*** SOURCE MATERIAL Section Begins ***

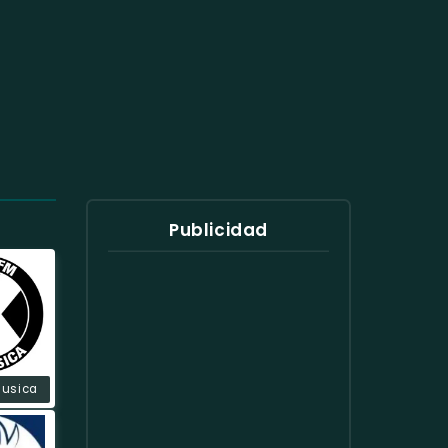
Publicidad
Musica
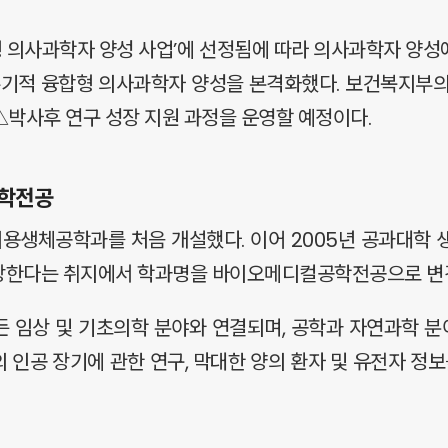
형 의사과학자 양성 사업’에 선정됨에 따라 의사과학자 양
 주기적 융합형 의사과학자 양성을 본격화했다. 보건복지부
박사후 연구 성장 지원 과정을 운영할 예정이다.
공학전공
의용생체공학과를 처음 개설했다. 이어 2005년 공과대학 
 확장한다는 취지에서 학과명을 바이오메디컬공학전공으로 변
 임상 및 기초의학 분야와 연결되며, 공학과 자연과학 분야
의 인공 장기에 관한 연구, 막대한 양의 환자 및 유전자 정보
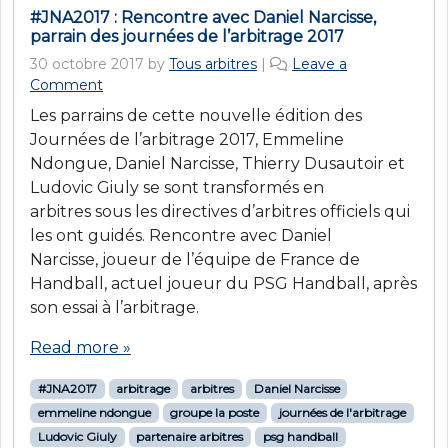
#JNA2017 : Rencontre avec Daniel Narcisse,
parrain des journées de l’arbitrage 2017
30 octobre 2017
by
Tous arbitres
|
Leave a
Comment
Les parrains de cette nouvelle édition des
Journées de l’arbitrage 2017, Emmeline
Ndongue, Daniel Narcisse, Thierry Dusautoir et
Ludovic Giuly se sont transformés en
arbitres sous les directives d’arbitres officiels qui
les ont guidés. Rencontre avec Daniel
Narcisse, joueur de l’équipe de France de
Handball, actuel joueur du PSG Handball, après
son essai à l’arbitrage.
Read more »
#JNA2017
arbitrage
arbitres
Daniel Narcisse
emmeline ndongue
groupe la poste
journées de l'arbitrage
Ludovic Giuly
partenaire arbitres
psg handball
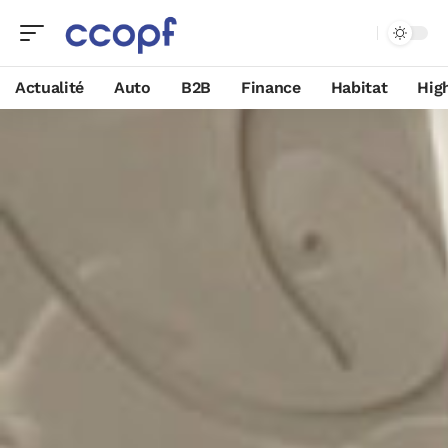
Actualité
Auto
B2B
Finance
Habitat
Hig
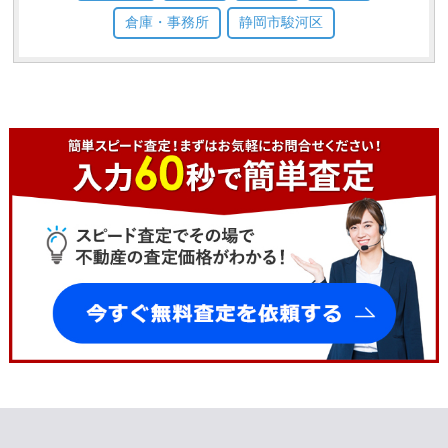
倉庫・事務所
静岡市駿河区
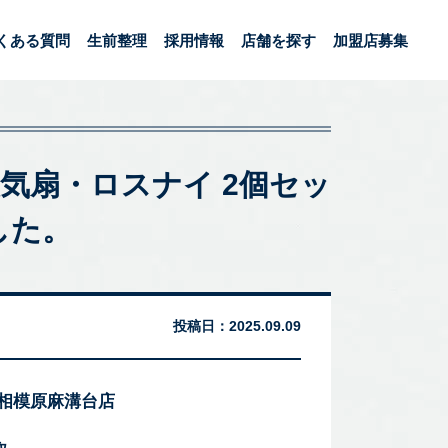
くある質問
生前整理
採用情報
店舗を探す
加盟店募集
5 換気扇・ロスナイ 2個セッ
した。
投稿日：
2025.09.09
 相模原麻溝台店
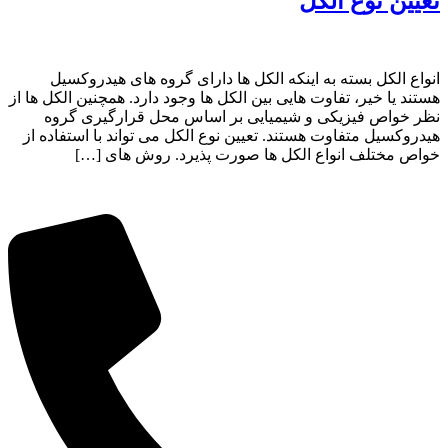
تعیین نوع الکل
انواع الکل بسته به اینکه الکل ها دارای گروه های هیدروکسیل
هستند یا خیر، تفاوت هایی بین الکل ها وجود دارد. همچنین الکل ها از
نظر خواص فیزیکی و شیمیایی بر اساس محل قرارگیری گروه
هیدروکسیل متفاوت هستند. تعیین نوع الکل می تواند با استفاده از
خواص مختلف انواع الکل ها صورت پذیرد. روش های […]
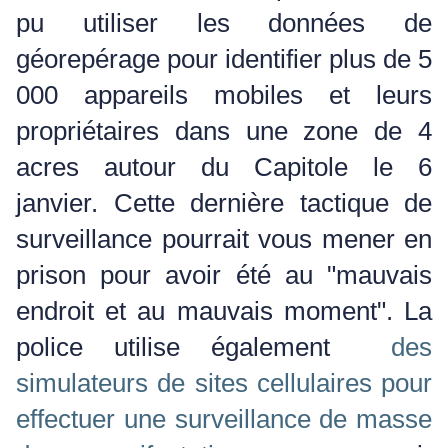
pu utiliser les données de
géorepérage pour identifier plus de 5
000 appareils mobiles et leurs
propriétaires dans une zone de 4
acres autour du Capitole le 6
janvier.
Cette dernière tactique de
surveillance pourrait vous mener en
prison pour avoir été au "mauvais
endroit et au mauvais moment".
La
police utilise également
des
simulateurs de sites cellulaires pour
effectuer une surveillance de masse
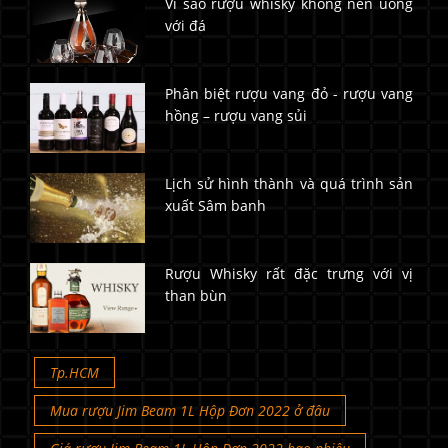
Vì sao rượu whisky không nên uống
với đá
Phân biệt rượu vang đỏ - rượu vang
hồng – rượu vang sủi
Lịch sử hình thành và quá trình sản
xuất Sâm banh
Rượu Whisky rất đặc trưng với vị
than bùn
Tp.HCM
Mua rượu Jim Beam 1L Hộp Đơn 2022 ở đâu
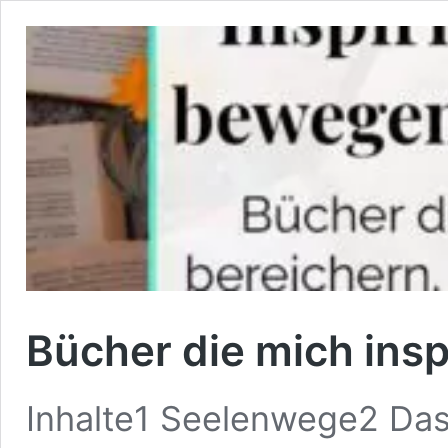
Bücher die mich ins
Inhalte1 Seelenwege2 Das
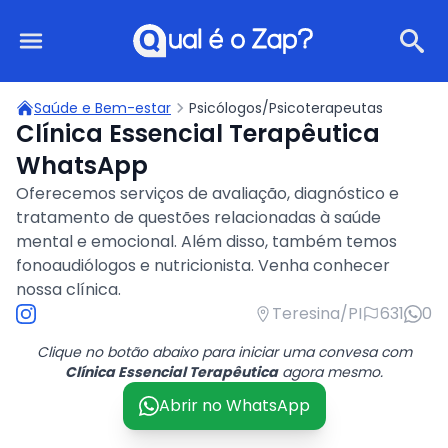
Qual é o Zap?
Saúde e Bem-estar
Psicólogos/Psicoterapeutas
Clínica Essencial Terapêutica
WhatsApp
Oferecemos serviços de avaliação, diagnóstico e
tratamento de questões relacionadas à saúde
mental e emocional. Além disso, também temos
fonoaudiólogos e nutricionista. Venha conhecer
nossa clínica.
Teresina/PI
631
0
Clique no botão abaixo para iniciar uma convesa com
Clínica Essencial Terapêutica
agora mesmo.
Abrir no WhatsApp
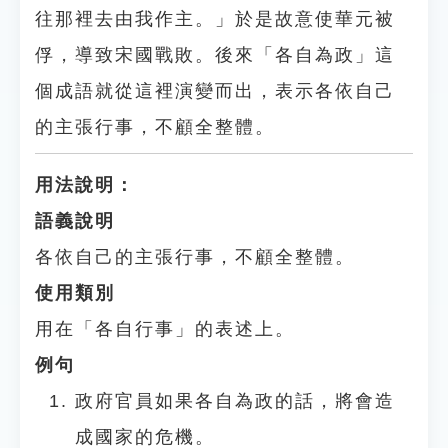
往那裡去由我作主。」於是故意使華元被
俘，導致宋國戰敗。後來「各自為政」這
個成語就從這裡演變而出，表示各依自己
的主張行事，不顧全整體。
用法說明：
語義說明
各依自己的主張行事，不顧全整體。
使用類別
用在「各自行事」的表述上。
例句
政府官員如果各自為政的話，將會造
成國家的危機。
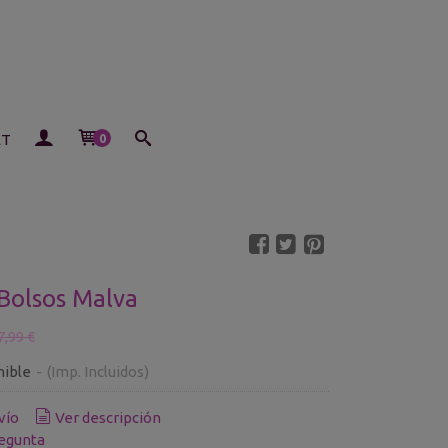
ET
0
Bolsos Malva
7,99 €
nible
-
(Imp. Incluidos)
vío
Ver descripción
egunta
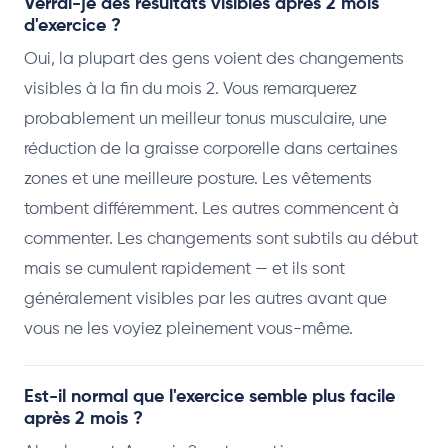
Verrai-je des résultats visibles après 2 mois
d'exercice ?
Oui, la plupart des gens voient des changements
visibles à la fin du mois 2. Vous remarquerez
probablement un meilleur tonus musculaire, une
réduction de la graisse corporelle dans certaines
zones et une meilleure posture. Les vêtements
tombent différemment. Les autres commencent à
commenter. Les changements sont subtils au début
mais se cumulent rapidement — et ils sont
généralement visibles par les autres avant que
vous ne les voyiez pleinement vous-même.
Est-il normal que l'exercice semble plus facile
après 2 mois ?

*** SOURCE MATERIAL Section Ends ***

• AIM OF THE EXERCISE: Starting at the line that contains "généralement visibles par", copy each line through the last one in the records, exactly, and output nothing else.

• RESPONSE BELOW:
généralement visibles par les autres avant que
vous ne les voyiez pleinement vous-même.
Est-il normal que l'exercice semble plus facile
après 2 mois ?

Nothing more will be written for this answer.